Home / Romansa / Adakah Jalan Untuk Kembali / 5. Di Pinggir Jalan

Share

5. Di Pinggir Jalan

last update Last Updated: 2025-12-11 19:58:48

NADIA

- 5 Di Pinggir Jalan

"Dasar, kalian memang keterlaluan. Nggak tahu diri banget. Sama-sama gilanya," ujarnya dalam hati sambil terus melangkah menuju jalan raya. Dia tadi memang sengaja tidak naik motor.

Saat menoleh ke belakang, mobil mewah Selina masih terparkir di depan rumah Davin.

"Sudah tepat keputusanmu untuk bercerai. Lelaki yang selingkuh, dia akan mengulanginya suatu hari nanti. Jarang yang benar-benar bertaubat," kata Wiwin.

Ah, ternyata menikah dengan orang yang dicintai itu belum tentu membuat bahagia. Wiwin benar, lebih baik dicintai daripada mencintai. Nadia ingat percakapan dengan temannya.

Dulu ia memutuskan menerima perjodohan itu, disaat Nadia baru lulus kuliah. Belum punya pengalaman. Dia bukan gadis rumahan, tapi bukan juga gadis liar. Dia aktif di luar dan berorganisasi. Namun belum pernah pacaran. Jatuh cinta juga baru pada Davin yang dulu dikenalnya sebagai putra dari teman almarhum ayahnya. Sang ayah meninggal beberapa bulan setelah Nadia menikah.

Di matanya, Davin sosok pria muda yang sempurna. Namun ternyata, dia bukan suami yang bisa untuk dijadikan tempat berlindung. Davin yang justru melukainya terlalu dalam. Pengkhianatan yang menghancurkan mental Nadia. Perempuan muda yang penurut karena belum punya pengalaman apapun.

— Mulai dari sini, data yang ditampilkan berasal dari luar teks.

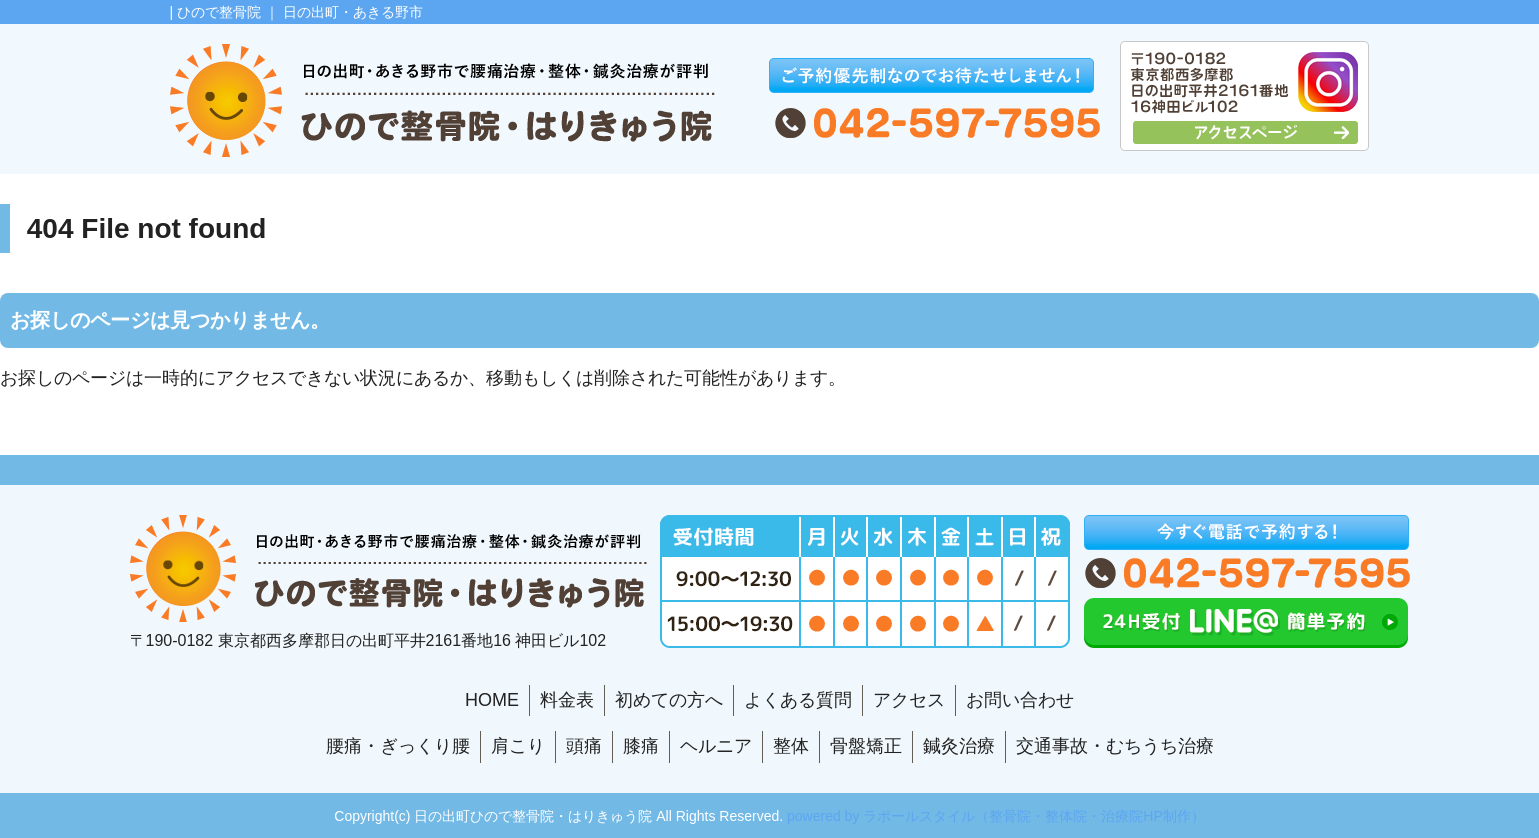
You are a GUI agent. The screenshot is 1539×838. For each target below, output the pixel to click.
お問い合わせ (1020, 700)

Surabaya siang itu seperti dipanggang matahari. Asap kendaraan memenuhi udara. Nadia duduk dengan bahu lunglai di halte bus kota. Beberapa taksi kosong sempat menepi tapi Nadia tetap diam.

Kalau penyesalan itu datang beberapa bulan yang lalu, sebelum segala pengkhianatan itu terbongkar dan diakui, mungkin ceritanya masih bisa diperbaiki. Seperti biasa, ia akan memaafkan. Tapi ketika Davin sendiri sudah mengakui memilih Selina dan hubungan mereka sudah terlanjur gila, bagi Nadia semua sudah selesai.

Ia sedang melamun ketika suara klakson membuyarkan pikirannya. Sebuah mobil berhenti tepat di depannya. Dan Davin yang turun. Dia nekat nyetir sendiri meski lengannya masih di perban. "Kuantar, Na. Sekalian aku mau bertemu Adam."

Nadia diam. Seolah tak melihat Davin di depannya. Dia memperhatikan lalu lalang kendaraan. Davin duduk di sebelahnya. Ke mana Selina, kenapa ditinggal.

"Mari kuantar," ulang Davin dan Nadia tetap bungkam. Hingga beberapa pengendara membunyikan klakson, para calon penumpang di halte juga merasa terganggu dengan keberadaan Davin yang menghalangi mereka. Orang-orang menggerutu. Namun Davin masih menunggu Nadia.

Tidak enak karena mengganggu ketertiban umum, Nadia mengalah. Ikut masuk mobil dan pergi dari sana.

"Ada yang ingin kujelaskan padamu. Kita cari tempat untuk bicara," ucap Davin. Dan ia menghentikan mobilnya di bahu jalan yang longgar.

Hening beberapa lama. Davin masih diam dan sesekali memandang ke arah Nadia.

"Kalau nggak jadi ngomong. Aku mau turun," ujar Nadia akhirnya.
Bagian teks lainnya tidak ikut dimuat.